My eyes slowly come back into focus. A few feet behind me, a woman screams, “I’ll do whatever I want! Get your daughter out of here!” Her face contorts like a gargoyle’s. She seems ready to use her teeth on us, should such an action become necessary.

My body sways with confusion. If I remain at the table, I might get killed, but if I leave the bar alone, I won’t remember the way back to my mother’s house. Meanwhile, Polly is still arguing. Her voice rises a couple of decibels and increases in velocity. She hasn’t even begun to fight.

Paul steps out of the shadows. He takes my arm in one hand and grasps one of Polly’s with the other. “Polly and Leah, it’s time to go home now. C’mon.” His tone sounds steady, authoritative. For once, Paul is the most sober person in the room.

My mulish mother becomes utterly complacent, like she was waiting for the right person to tell her what to do. Without another word, she goes limp and allows Paul to lead us away from the table. My boyfriend will get no argument from me, either. I want to leave San Miguel behind forever and head straight home to Iowa City.

As the three of us cross the room, the crowd falls silent. La Fragua’s musicians are on break, so we have become the entertainment. Every set of eyes rises as we pass.

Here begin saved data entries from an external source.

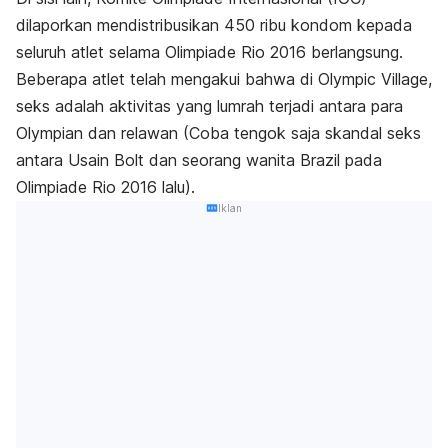
dilaporkan mendistribusikan 450 ribu kondom kepada
seluruh atlet selama Olimpiade Rio 2016 berlangsung.
Beberapa atlet telah mengakui bahwa di Olympic Village,
seks adalah aktivitas yang lumrah terjadi antara para
Olympian dan relawan (Coba tengok saja skandal seks
antara Usain Bolt dan seorang wanita Brazil pada
Olimpiade Rio 2016 lalu).
Iklan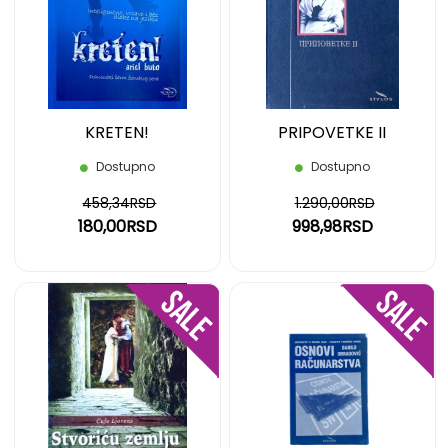
LISTU
LIST
ŽELJA
ŽELJ
KRETEN!
PRIPOVETKE II
Dostupno
Dostupno
458,34RSD
1.290,00RSD
180,00RSD
998,98RSD
DODAJ
DOD
NA
NA
LISTU
LIST
ŽELJA
ŽELJ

I can hardly bear their complacency. Just a bunch of vapid imbeciles who amplify frivolous concerns to inflate their own egos. Meanwhile, decent people die, despite their tireless promotion of peace. Gunned down in front of their homes. Gasping for air, while other folks waste time on trivialities.

I can’t leave the bar without vocalizing my displeasure. Turning to face the room, I dial the pitch of my voice to its loudest snarl. “John Lennon is dead, and you people are fighting over chairs! Stupid fucking assholes!”

I lurch towards the door and step outside. Behind me, the room erupts into loud guffaws. I can still hear the noise as I stagger down the street towards my mother’s car. 200 people, having their biggest laughs of the night at my expense. In the morning, I will face the world with the worst hangover of my life. Serves me right for drinking with Polly.

John Lennon is dead. But at least I’ve devised a new use for Plexiglas.